Per cambiarsi, è stata realizzata una struttura per gli spogliatoi con armadietti, aperta nel 2026 e costruita in modo da fondersi con il paesaggio: è incassata nella collina dietro le vasche e vista da fuori sembra quasi l’ingresso di una grotta. All’interno trovate anche docce riscaldate, un tetto in vetro che lascia entrare la luce naturale, e shampoo, sapone e balsamo già forniti.

Le vasche e la loro storia

Hrunalaug appartiene alla fattoria di Ás, di proprietà della stessa famiglia da generazioni. Ed è proprio dalla sua storia che nasce il fascino del posto: non è mai stata pensata come attrazione turistica, ma come una risorsa di tutti i giorni per chi viveva in questa valle.

La vasca più antica, chiamata ancora oggi “Laundry” (bucato), risale a circa il 1890, costruita dal contadino Stefán Jónsson: qui si lavavano i panni, e la sera la famiglia si concedeva un bagno caldo dopo il lavoro nei campi. Anche le famiglie delle fattorie vicine venivano a bagnarsi qui, tanto che si raccontano ancora storie di incontri romantici nati proprio a bordo vasca.

Una seconda vasca, in cemento, soprannominata “Sheep” (pecore), fu costruita nel 1935 da Steindór Eiríksson: questa, però, non era pensata per le persone, bensì per lavare le pecore, un’operazione che si ripeteva ogni due anni per prevenire la rogna, una malattia causata da un acaro.

La terza vasca, quella dei “Tourists” (turisti), con pietre di basalto colonnare portate dalla vicina fattoria di Hrepphólar, è stata realizzata originariamente nel 2017 e completamente rinnovata nel 2023 per rispondere al numero crescente di visitatori.

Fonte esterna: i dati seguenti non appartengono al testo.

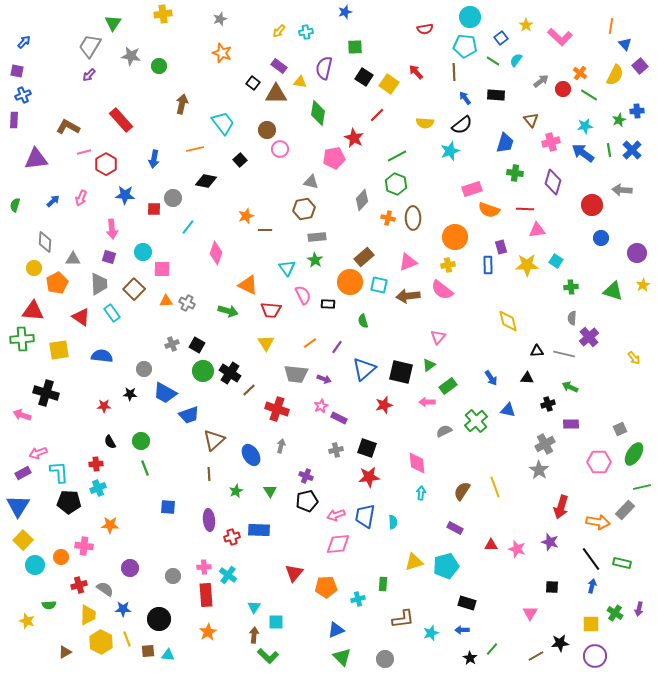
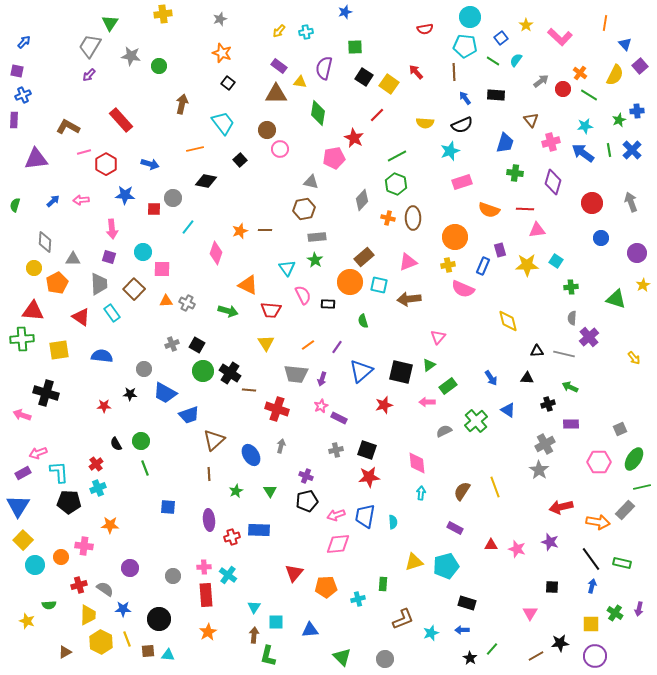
green triangle at (113, 23): moved 3 px left
orange line at (611, 26): moved 6 px left, 3 px up
black square at (253, 83): moved 25 px left
black semicircle at (462, 125): rotated 15 degrees clockwise
blue arrow at (154, 159): moved 4 px left, 5 px down; rotated 84 degrees counterclockwise
pink rectangle at (472, 189): moved 10 px left, 7 px up
gray arrow at (622, 190): moved 9 px right, 12 px down; rotated 66 degrees clockwise
pink arrow at (81, 198): moved 2 px down; rotated 63 degrees clockwise
red circle at (592, 205): moved 2 px up
orange star at (246, 216): moved 6 px left, 15 px down
purple rectangle at (501, 247): moved 1 px left, 3 px down
blue rectangle at (488, 265): moved 5 px left, 1 px down; rotated 24 degrees clockwise
pink semicircle at (442, 290): moved 21 px right, 1 px up; rotated 15 degrees counterclockwise
green triangle at (613, 291): moved 3 px right, 8 px down
brown arrow at (408, 296): moved 1 px right, 3 px down
orange line at (310, 343): moved 2 px left, 2 px down
blue triangle at (364, 369): moved 3 px left, 2 px down
purple arrow at (324, 379): moved 2 px left; rotated 88 degrees clockwise
brown line at (249, 390): rotated 48 degrees clockwise
blue triangle at (508, 410): rotated 21 degrees clockwise
black semicircle at (110, 442): moved 6 px right, 2 px down
black square at (367, 448): moved 2 px down
green ellipse at (634, 454): moved 5 px down
red cross at (96, 464): rotated 32 degrees counterclockwise
red arrow at (561, 507): rotated 60 degrees clockwise
brown L-shape at (403, 619): rotated 15 degrees counterclockwise
blue triangle at (336, 630): moved 26 px left; rotated 18 degrees clockwise
green L-shape at (268, 656): rotated 60 degrees clockwise
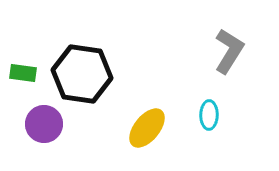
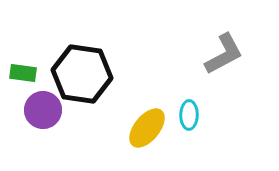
gray L-shape: moved 5 px left, 3 px down; rotated 30 degrees clockwise
cyan ellipse: moved 20 px left
purple circle: moved 1 px left, 14 px up
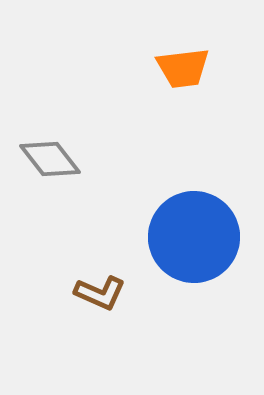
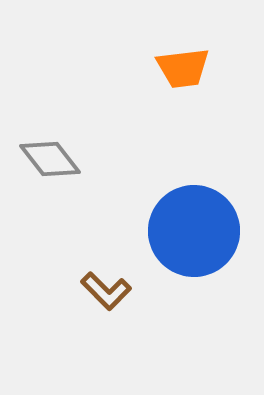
blue circle: moved 6 px up
brown L-shape: moved 6 px right, 2 px up; rotated 21 degrees clockwise
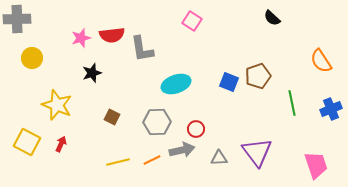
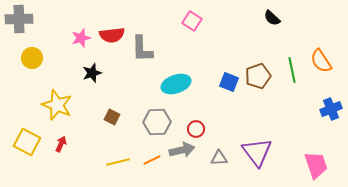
gray cross: moved 2 px right
gray L-shape: rotated 8 degrees clockwise
green line: moved 33 px up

L’acqua calda sgorga naturalmente dal terreno all’estremità della vasca più antica, riscaldata dall’attività geotermica a una temperatura di circa 37-38°C. Molti la ritengono dotata di proprietà curative: di certo è limpida e ricchissima di minerali. Nei periodi di siccità la portata diminuisce, e c’è persino chi sostiene che l’attività vulcanica del vicino monte Hekla possa influire sulla quantità e sulla temperatura dell’acqua.

Orari di apertura

Gli orari variano in base alla stagione, e l’accesso fuori orario non è consentito:

  • Maggio – Agosto: 9:00 – 22:00
  • Settembre-Ottobre e Marzo-Aprile: 9:00 – 21:00
  • Novembre – Febbraio: 10:00 – 20:00

Regole e prezzi

Hrunalaug è iscritta al registro islandese dei siti storici protetti: le vasche in pietra e la baita sono quindi antiche e fragili. Ai visitatori viene chiesto di non spostare pietre o altri oggetti e di restare sul sentiero.

Altre regole da rispettare: vietati i droni, vietato il vetro e vietato fare pic-nic nell’area della vasca. Fate anche attenzione alle rocce bagnate intorno alla piscina, che possono essere molto scivolose: l’accesso è comunque a proprio rischio. La struttura, va segnalato, non è accessibile alle sedie a rotelle.

Il tempo massimo di permanenza è di 90 minuti a gruppo. Questo è il listino prezzi in vigore:

  • Adulti: 3.000 ISK prima delle 14:00, 3.500 ISK dopo le 14:00
  • Ragazzi 11-15 anni: 2.000 ISK prima delle 14:00, 2.500 ISK dopo le 14:00
  • Bambini fino a 10 anni (accompagnati da un adulto): gratis
  • Over 67 e persone con disabilità: 2.500 ISK prima delle 14:00, 3.000 ISK dopo le 14:00
  • Noleggio asciugamano: 1.000 ISK

Per chi cerca un’esperienza ancora più esclusiva, è possibile anche prenotare una sessione privata (a partire da circa 60.000 ISK), per avere l’intera sorgente tutta per sé.

Quando visitare Hrunalaug

Essendo così vicina al Golden Circle, negli ultimi anni Hrunalaug è diventata sempre più frequentata. Per godersela con più calma, il consiglio è di arrivare presto al mattino oppure in tarda serata (rispettando sempre gli orari di apertura), magari abbinando la visita a Geysir e Gullfoss nello stesso giro.

Quanto tempo dedicare alla visita

Considerando il breve tragitto a piedi dal parcheggio, il tempo per cambiarsi e il limite di 90 minuti in vasca, mettete in conto circa un’ora, un’ora e mezza in totale per godervi Hrunalaug con calma.

Perché visitare Hrunalaug

Perché è una delle poche sorgenti termali islandesi che sa ancora di autentico: niente hotel, niente spa patinata, solo tre vasche di pietra, l’acqua calda che sgorga dalla terra e la storia di una fattoria che la usa da oltre un secolo. Un bagno caldo con vista sulla campagna islandese, a due passi dal Golden Circle.